(Stored data entries)
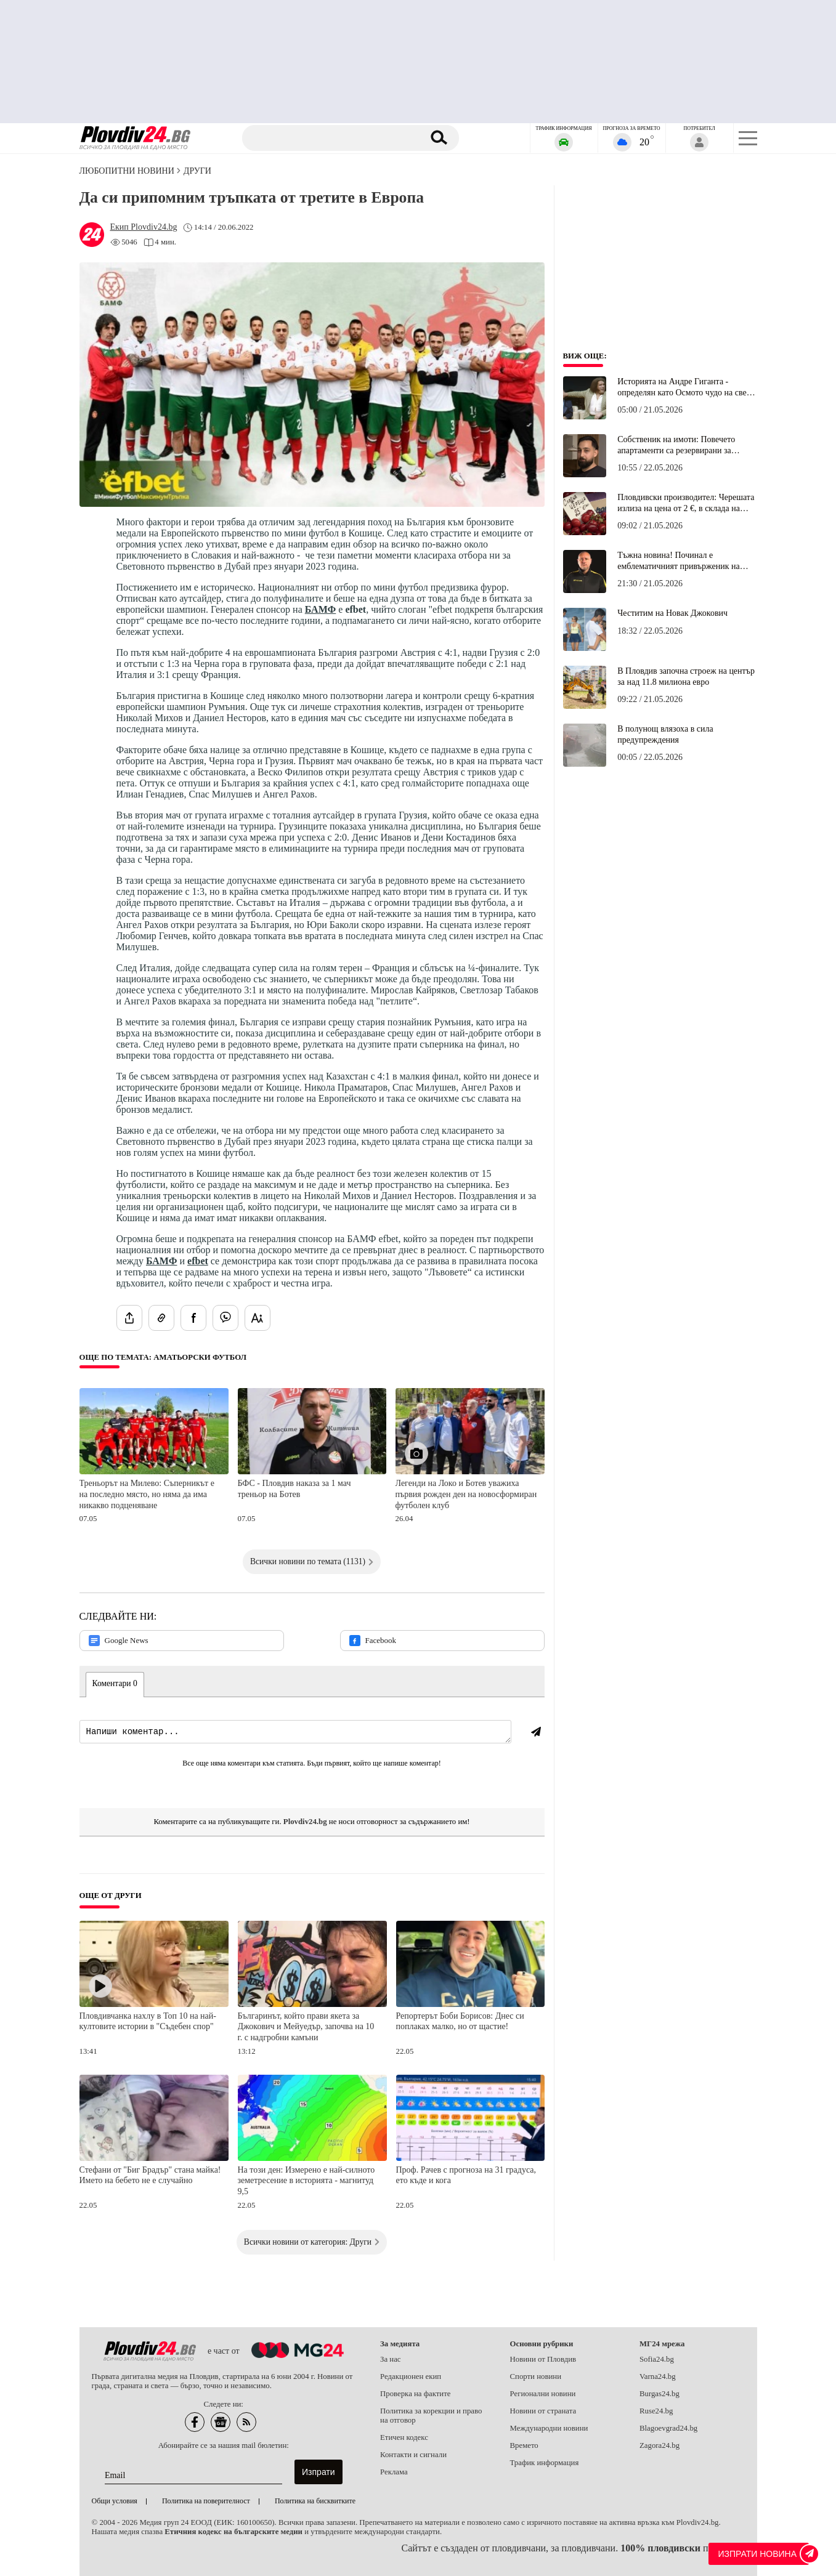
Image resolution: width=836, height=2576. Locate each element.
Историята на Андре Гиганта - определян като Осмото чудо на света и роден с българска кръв (685, 387)
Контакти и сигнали (413, 2454)
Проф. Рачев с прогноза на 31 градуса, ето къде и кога (466, 2175)
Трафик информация (544, 2462)
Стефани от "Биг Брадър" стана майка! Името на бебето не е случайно (150, 2175)
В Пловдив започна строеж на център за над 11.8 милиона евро (686, 676)
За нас (390, 2359)
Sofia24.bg (656, 2359)
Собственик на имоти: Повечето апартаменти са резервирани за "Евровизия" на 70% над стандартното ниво (676, 445)
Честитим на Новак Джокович (672, 613)
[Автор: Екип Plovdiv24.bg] (143, 227)
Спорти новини (536, 2376)
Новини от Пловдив (543, 2359)
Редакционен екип (410, 2376)
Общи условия (114, 2501)
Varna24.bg (657, 2376)
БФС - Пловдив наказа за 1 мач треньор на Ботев (294, 1489)
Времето (524, 2445)
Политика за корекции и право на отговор (431, 2416)
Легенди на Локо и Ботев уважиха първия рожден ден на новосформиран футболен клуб (466, 1494)
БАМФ (320, 609)
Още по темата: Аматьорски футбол (163, 1357)
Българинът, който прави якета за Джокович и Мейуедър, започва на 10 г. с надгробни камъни (306, 2026)
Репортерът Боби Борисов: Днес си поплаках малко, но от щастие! (460, 2021)
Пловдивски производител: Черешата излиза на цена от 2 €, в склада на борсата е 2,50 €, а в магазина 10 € (685, 503)
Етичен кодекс (404, 2437)
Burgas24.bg (659, 2393)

What needs to be done: Copy word for word the stretch of entries above from the line that has "Контакти и сигнали (413, 2454)" through the line that has "Sofia24.bg (656, 2359)", both ends included, and nothing outside it.

Exercise response:
Контакти и сигнали (413, 2454)
Проф. Рачев с прогноза на 31 градуса, ето къде и кога (466, 2175)
Трафик информация (544, 2462)
Стефани от "Биг Брадър" стана майка! Името на бебето не е случайно (150, 2175)
В Пловдив започна строеж на център за над 11.8 милиона евро (686, 676)
За нас (390, 2359)
Sofia24.bg (656, 2359)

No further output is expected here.